Usefulness of Adding Maspin Staining to p53 Staining for EUS-FNA Specimens of Pancreatic Ductal Adenocarcinoma
, Akira Yamamiya 1,*, Keiichi Tominaga 1, Yoko Abe 1, Koki Hoshi 1, Kazunori Nagashima 1, Ken Kashima 1, Yasuhito Kunogi 1, Fumi Sakuma 1, Hidetsugu Yamagishi 2, Kazuyuki Ishida 3, Yasuo Haruyama 4 and Atsushi Irisawa 1
Round 1
Reviewer 1 Report
Comment to the Author
I reviewed your manuscript titled “Usefulness of adding Maspin staining to p53 staining for EUS-FNA specimens of pancreatic ductal adenocarcinoma”. The diagnosis of PDAC on EUS-FNA is sometimes challenging to differentiate from benign disease. Pathological diagnosis using immunostaining is expected to improve the accuracy of differentiation between benign and malignant diseases. However, the commonly used P53 has moderate diagnostic performance in PDAC and is insufficient as an auxiliary diagnosis, so new immunohistochemical staining is needed. The authors focused on Maspin staining and showed its usefulness. Therefore, this paper is informative for the reader in diagnosing EUS-FNA for PDAC. However, some clarifications and corrections would help to better understand and put in perspective your findings:
Comments
1. Are the PDAC patients enrolled in this study only those diagnosed by HE staining of FNA specimens? For example, do the authors include patients who were difficult to diagnose by HE staining but could be diagnosed with PDAC by immunostaining results? This point is very important, and to demonstrate the efficacy of Maspin, patients who could not be diagnosed with pancreatic cancer by HE but could be diagnosed by the addition of immunostaining should also be included.

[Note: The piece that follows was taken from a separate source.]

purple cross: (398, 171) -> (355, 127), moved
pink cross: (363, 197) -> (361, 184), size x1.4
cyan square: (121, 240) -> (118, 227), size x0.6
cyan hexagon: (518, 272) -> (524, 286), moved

2. Sensitivity, specificity, accuracy, etc. of HE staining alone should be shown to evaluate the additive effect of immunostaining.

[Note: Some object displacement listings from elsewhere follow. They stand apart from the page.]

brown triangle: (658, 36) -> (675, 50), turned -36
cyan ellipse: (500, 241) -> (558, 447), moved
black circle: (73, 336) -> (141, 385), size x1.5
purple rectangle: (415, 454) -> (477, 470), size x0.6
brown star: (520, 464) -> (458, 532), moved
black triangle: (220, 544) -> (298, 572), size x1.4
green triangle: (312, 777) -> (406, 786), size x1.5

3. I do not understand why the kappa coefficient is used in this study. Please clarify which parameters you are evaluating and why you need the kappa coefficient.
4. The accuracy of immunostaining in FNA specimens needs to be evaluated. It would help if you compare staining differences and concordance rates in immunostaining of resected and FNA specimens, and also validate the cutoff for Maspin staining in FNA specimens.
5. Page 9. Line 301: “the low-expression group of Maspin had significantly more low-grade cancers than the high-expressing group”. Is this sentence correct? It is discrepant from your results.
6. The association between Maspin staining and prognosis is very interesting. Your results indicate a poor prognosis when Maspin is negative. However, Uchinaka et al. have studied using resected specimens and shown the opposite result. It would be best if you discussed the differences in results.
“Cytoplasmic-only Expression of Maspin Predicts Unfavorable Prognosis in Patients With Pancreatic Ductal Adenocarcinoma”
Uchinaka et al. Anticancer Res. 2021 May;41(5):2543-2552. doi:10.21873/anticanres.15032.
Author Response
Please see the attachment.
Author Response File: 
Author Response.pdf
Reviewer 2 Report
Comments
The study is very interesting and original.
Methodologically it is well conducted and the statistical part is appropriate.
Therefore, in my opinion, which in any case not being a pathologist I cannot judge the specific part on the merits, I believe that there is only one step to specify better.
The study is retrospective and the pathologist who reviewed the outcome of the immunohistochemical is only one for a period of 5 years ??
That is, there is only one pathologist expert on the subject? Did you do the retrospective review on all selected samples? otherwise, if it was decided before a single pathologist did the review, the study becomes prospective or at least a prospective collection of data has been made on a defined protocol.
Author Response
Please see the attachment.
Author Response File: Author Response.pdf
Round 2
Reviewer 1 Report
This paper has been well-revised according to my comments.